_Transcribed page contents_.

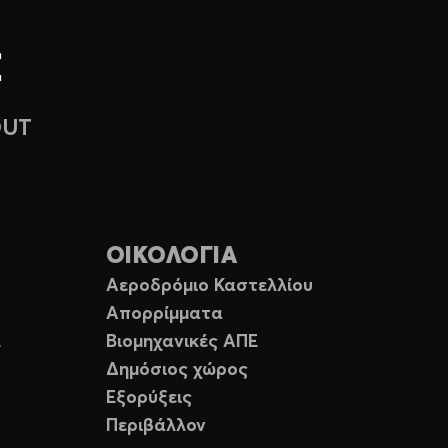
OUT
ΟΙΚΟΛΟΓΙΑ
Αεροδρόμιο Καστελλίου
Απορρίμματα
Ε
Βιομηχανικές ΑΠΕ
Δημόσιος χώρος
Εξορύξεις
Περιβάλλον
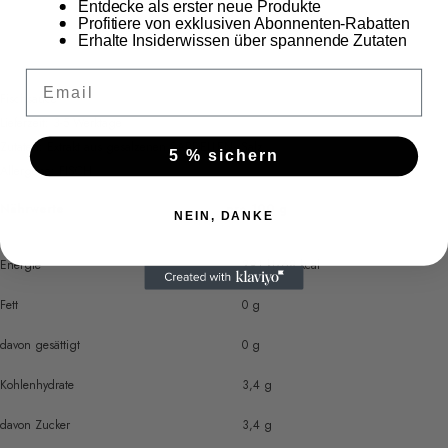
Entdecke als erster neue Produkte
Profitiere von exklusiven Abonnenten-Rabatten
Erhalte Insiderwissen über spannende Zutaten
Email
Fischsauce
Lieferzeit: 3-5 Werktage
Zutaten: Extrakt aus gesalzenen SARDELLEN, Salz
5 % sichern
Allergene: FISCH
Nährwerte
pro 100 g
NEIN, DANKE
Energie
291 kJ/68 kcal
Fett
0 g
davon gesättigt
0 g
Kohlenhydrate
3,4 g
davon Zucker
3,4 g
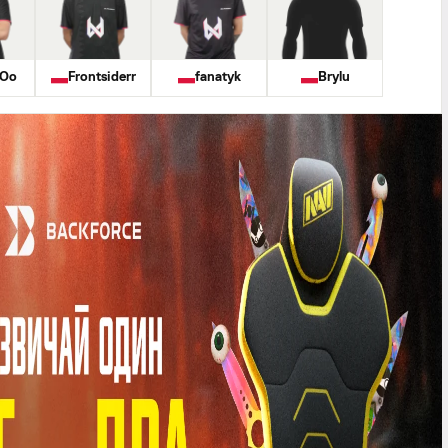
oOo
Frontsiderr
fanatyk
Brylu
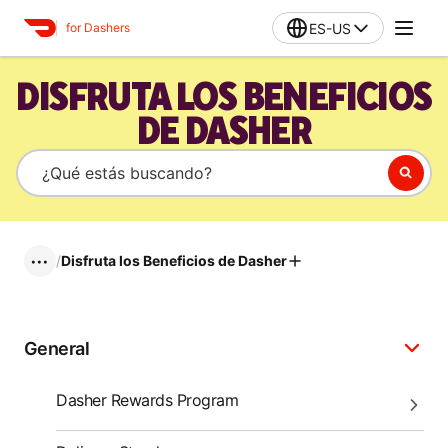
ES-US
for Dashers
DISFRUTA LOS BENEFICIOS
DE DASHER
/
Disfruta los Beneficios de Dasher
•••
General
Dasher Rewards Program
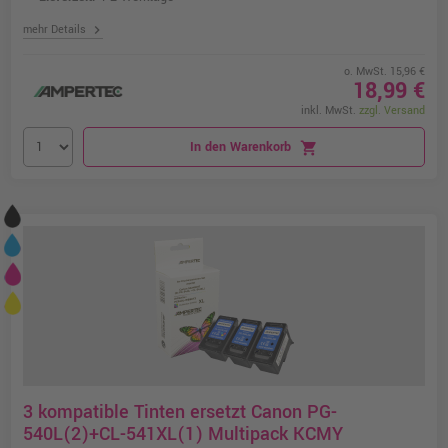
chevron_right
mehr Details
o. MwSt. 15,96 €
18,99 €
inkl. MwSt.
zzgl. Versand
In den Warenkorb
shopping_cart
3 kompatible Tinten ersetzt Canon PG-
540L(2)+CL-541XL(1) Multipack KCMY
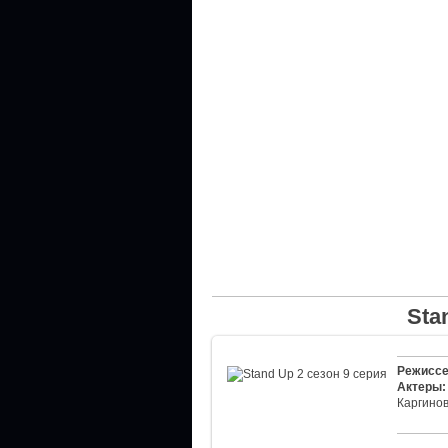
Sta
Режиссе
Актеры:
Каргино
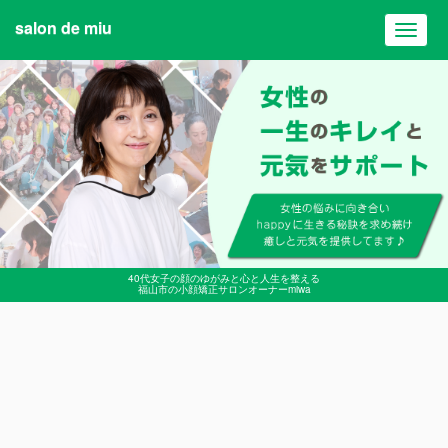
salon de miu
Toggl
navig
40代女子の顔のゆがみと心と人生を整える
福山市の小顔矯正サロンオーナーmiwa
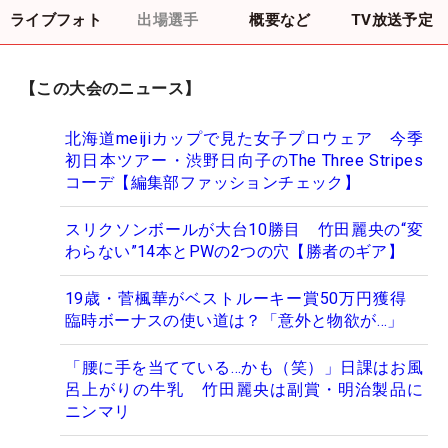
ライブフォト
出場選手
概要など
TV放送予定
【この大会のニュース】
北海道meijiカップで見た女子プロウェア 今季
初日本ツアー・渋野日向子のThe Three Stripes
コーデ【編集部ファッションチェック】
スリクソンボールが大台10勝目 竹田麗央の“変
わらない”14本とPWの2つの穴【勝者のギア】
19歳・菅楓華がベストルーキー賞50万円獲得
臨時ボーナスの使い道は？「意外と物欲が…」
「腰に手を当てている…かも（笑）」日課はお風
呂上がりの牛乳 竹田麗央は副賞・明治製品に
ニンマリ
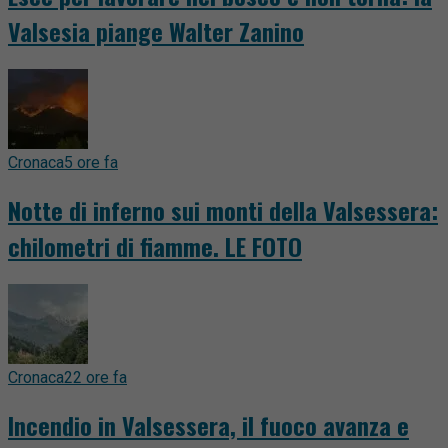
Valsesia piange Walter Zanino
Cronaca
5 ore fa
Notte di inferno sui monti della Valsessera:
chilometri di fiamme. LE FOTO
Cronaca
22 ore fa
Incendio in Valsessera, il fuoco avanza e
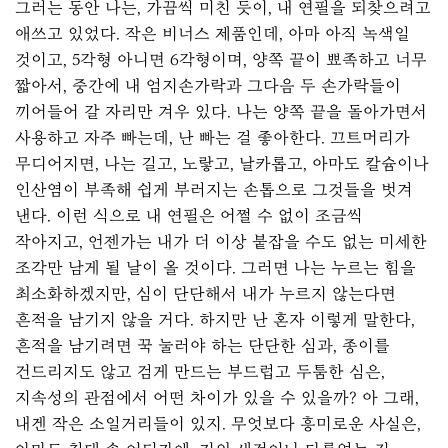
그러는 동안 나는, 가끔씩 미친 듯이, 내 연필을 되찾으려고
애쓰고 있었다. 작은 비너스 제품인데, 아마 아직 녹색일
것이고, 5각형 아니면 6각형이며, 양쪽 끝이 뾰족하고 너무
짧아서, 중간에 내 엄지손가락과 그다음 두 손가락들이
끼어들어 갈 자리만 겨우 있다. 나는 양쪽 끝을 돌아가면서
사용하고 자주 빠는데, 난 빠는 걸 좋아한다. 끄트머리가
무디어지면, 나는 길고, 노랗고, 날카롭고, 아마도 칼슘이나
인산염이 부족해 쉽게 부러지는 손톱으로 그것들을 벗겨
낸다. 이런 식으로 내 연필은 어쩔 수 없이 조금씩
작아지고, 언젠가는 내가 더 이상 붙잡을 수도 없는 미세한
조각만 남게 될 날이 올 것이다. 그러면 나는 누르는 힘을
최소화하겠지만, 심이 단단해서 내가 누르지 않는다면
흔적을 남기지 않을 거다. 하지만 난 혼자 이렇게 말한다,
흔적을 남기려면 꾹 눌러야 하는 단단한 심과, 종이를
건드리지도 않고 검게 만드는 부드럽고 두툼한 심은,
지속성의 관점에서 어떤 차이가 있을 수 있을까? 아 그래,
내겐 작은 소일거리들이 있지. 무엇보다 흥미로운 사실은,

_WHAT YOU HAVE TO DO_. Print the records above exactly, minus pictures.

_SOLUTION FOR THIS EXERCISE_.
OUT
ΟΙΚΟΛΟΓΙΑ
Αεροδρόμιο Καστελλίου
Απορρίμματα
Ε
Βιομηχανικές ΑΠΕ
Δημόσιος χώρος
Εξορύξεις
Περιβάλλον
Entdecke als erster neue Produkte
Profitiere von exklusiven Abonnenten-Rabatten
Erhalte Insiderwissen über spannende Zutaten
Email
Fischsauce
Lieferzeit: 3-5 Werktage
Zutaten: Extrakt aus gesalzenen SARDELLEN, Salz
5 % sichern
Allergene: FISCH
Nährwerte
pro 100 g
NEIN, DANKE
Energie
291 kJ/68 kcal
Fett
0 g
davon gesättigt
0 g
Kohlenhydrate
3,4 g
davon Zucker
3,4 g
oOo
Frontsiderr
fanatyk
Brylu
ES-US
for Dashers
DISFRUTA LOS BENEFICIOS
DE DASHER
/
Disfruta los Beneficios de Dasher
•••
General
Dasher Rewards Program
chevron_right
mehr Details
o. MwSt. 15,96 €
18,99 €
inkl. MwSt.
zzgl. Versand
In den Warenkorb
shopping_cart
3 kompatible Tinten ersetzt Canon PG-
540L(2)+CL-541XL(1) Multipack KCMY
Sta
Режиссе
Актеры:
Каргино
salon de miu
Toggl
navig
40代女子の顔のゆがみと心と人生を整える
福山市の小顔矯正サロンオーナーmiwa
ライブフォト
出場選手
概要など
TV放送予定
【この大会のニュース】
北海道meijiカップで見た女子プロウェア 今季
初日本ツアー・渋野日向子のThe Three Stripes
コーデ【編集部ファッションチェック】
スリクソンボールが大台10勝目 竹田麗央の“変
わらない”14本とPWの2つの穴【勝者のギア】
19歳・菅楓華がベストルーキー賞50万円獲得
臨時ボーナスの使い道は？「意外と物欲が…」
「腰に手を当てている…かも（笑）」日課はお風
呂上がりの牛乳 竹田麗央は副賞・明治製品に
ニンマリ
Valsesia piange Walter Zanino
Cronaca
5 ore fa
Notte di inferno sui monti della Valsessera:
chilometri di fiamme. LE FOTO
Cronaca
22 ore fa
Incendio in Valsessera, il fuoco avanza e
그러는 동안 나는, 가끔씩 미친 듯이, 내 연필을 되찾으려고
애쓰고 있었다. 작은 비너스 제품인데, 아마 아직 녹색일
것이고, 5각형 아니면 6각형이며, 양쪽 끝이 뾰족하고 너무
짧아서, 중간에 내 엄지손가락과 그다음 두 손가락들이
끼어들어 갈 자리만 겨우 있다. 나는 양쪽 끝을 돌아가면서
사용하고 자주 빠는데, 난 빠는 걸 좋아한다. 끄트머리가
무디어지면, 나는 길고, 노랗고, 날카롭고, 아마도 칼슘이나
인산염이 부족해 쉽게 부러지는 손톱으로 그것들을 벗겨
낸다. 이런 식으로 내 연필은 어쩔 수 없이 조금씩
작아지고, 언젠가는 내가 더 이상 붙잡을 수도 없는 미세한
조각만 남게 될 날이 올 것이다. 그러면 나는 누르는 힘을
최소화하겠지만, 심이 단단해서 내가 누르지 않는다면
흔적을 남기지 않을 거다. 하지만 난 혼자 이렇게 말한다,
흔적을 남기려면 꾹 눌러야 하는 단단한 심과, 종이를
건드리지도 않고 검게 만드는 부드럽고 두툼한 심은,
지속성의 관점에서 어떤 차이가 있을 수 있을까? 아 그래,
내겐 작은 소일거리들이 있지. 무엇보다 흥미로운 사실은,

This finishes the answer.